Wet summer could place extra demands on food supply chain

The predicted wet summer weather could harm certain food sales and cause a greater need for flexibility within the food supply chain, experts have claimed.

Over the past ten years, the UK has seen six summers where rainfall was above average.

A Met Office summit held last week revealed that the recent pattern of wet summers could be set to continue for another decade.

Stephen Belcher, head of the Met Office's Hadley Centre in Bracknell, Berkshire, said that in each of Britain's previously wet summers there were shifts in the position of the jet stream, which impacts weather in certain ways during different periods of the year.

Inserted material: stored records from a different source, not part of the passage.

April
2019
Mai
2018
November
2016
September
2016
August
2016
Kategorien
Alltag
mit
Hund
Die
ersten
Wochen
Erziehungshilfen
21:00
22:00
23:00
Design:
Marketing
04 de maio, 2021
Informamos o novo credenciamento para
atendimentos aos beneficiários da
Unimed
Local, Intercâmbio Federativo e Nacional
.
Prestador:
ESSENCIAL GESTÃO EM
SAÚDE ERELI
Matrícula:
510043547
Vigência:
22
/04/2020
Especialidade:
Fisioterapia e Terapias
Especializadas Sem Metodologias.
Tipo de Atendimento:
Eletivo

He said: "The key question is what is causing the jet stream to shift in this way? There is some research to say some parts of the natural system load the dice to influence certain states of the jet stream, but this loading may be further amplified by climate change."

And some experts believe that further unpredictable weather will result in a need for supply chains to be more flexible in order to cater for the fluctuations in demand for certain products influenced by conditions.

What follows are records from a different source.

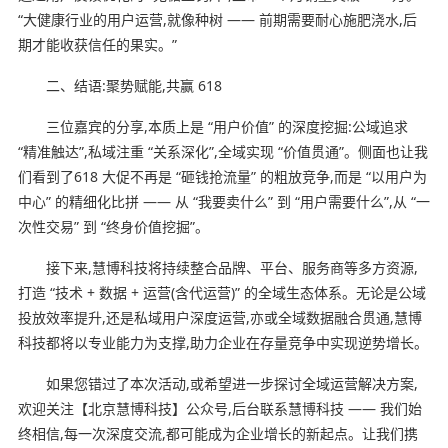
“大健康行业的用户运营,就像种树 —— 前期需要耐心施肥浇水,后
期才能收获信任的果实。”
二、结语:聚势赋能,共赢 618
三位嘉宾的分享,本质上是 “用户价值” 的深度挖掘:公域追求
“精准触达”,私域注重 “关系深化”,全域实现 “价值贯通”。侧面也让我
们看到了618 大促不再是 “砸钱抢流量” 的粗放竞争,而是 “以用户为
中心” 的精细化比拼 —— 从 “我要卖什么” 到 “用户需要什么”,从 “一
次性交易” 到 “终身价值挖掘”。
接下来,慧博科技将持续整合品牌、平台、服务商等多方资源,
打造 “技术 + 数据 + 运营(含代运营)” 的全域生态体系。无论是公域
投放效率提升,还是私域用户深度运营,亦或全域数据融合贯通,慧博
科技都将以专业能力为支撑,助力企业在存量竞争中实现逆势增长。
如果您错过了本次活动,或希望进一步探讨全域运营解决方案,
欢迎关注【北京慧博科技】公众号,后台联系慧博科技 —— 我们始
终相信,每一次深度交流,都可能成为企业增长的新起点。让我们携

He told Food Manufacture: "Whether people drink a little more when it’s sunnier, or are more likely to go shopping and spend more or splash out because they’ve invited people round more often, it all adds up to higher spending."

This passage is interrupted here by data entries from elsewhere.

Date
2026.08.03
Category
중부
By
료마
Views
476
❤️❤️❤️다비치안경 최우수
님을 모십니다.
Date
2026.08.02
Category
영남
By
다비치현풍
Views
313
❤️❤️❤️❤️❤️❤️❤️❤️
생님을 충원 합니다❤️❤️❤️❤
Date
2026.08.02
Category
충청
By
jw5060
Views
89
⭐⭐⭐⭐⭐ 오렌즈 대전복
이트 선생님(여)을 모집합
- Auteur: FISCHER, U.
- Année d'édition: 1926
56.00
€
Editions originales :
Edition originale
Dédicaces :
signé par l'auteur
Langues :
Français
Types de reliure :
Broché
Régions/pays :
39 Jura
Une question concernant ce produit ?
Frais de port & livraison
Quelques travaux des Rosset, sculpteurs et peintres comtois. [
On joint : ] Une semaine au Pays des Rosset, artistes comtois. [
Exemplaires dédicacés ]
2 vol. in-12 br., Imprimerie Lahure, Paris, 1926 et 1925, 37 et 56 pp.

Some of the factors being cited for the recent weather have included solar variability, long-term ocean and weather cycles, as well as melting Arctic sea ice caused by global warming.

The effects on crops have been highlighted by the National Farmers Union, which has said that wheat production is set to be 30 per cent lower than in the previous year.

Chairman Andrew Watts explained that extreme winter weather had already posed a significant threat to farmers, and warned that confidence within the supply chain had reached a new low.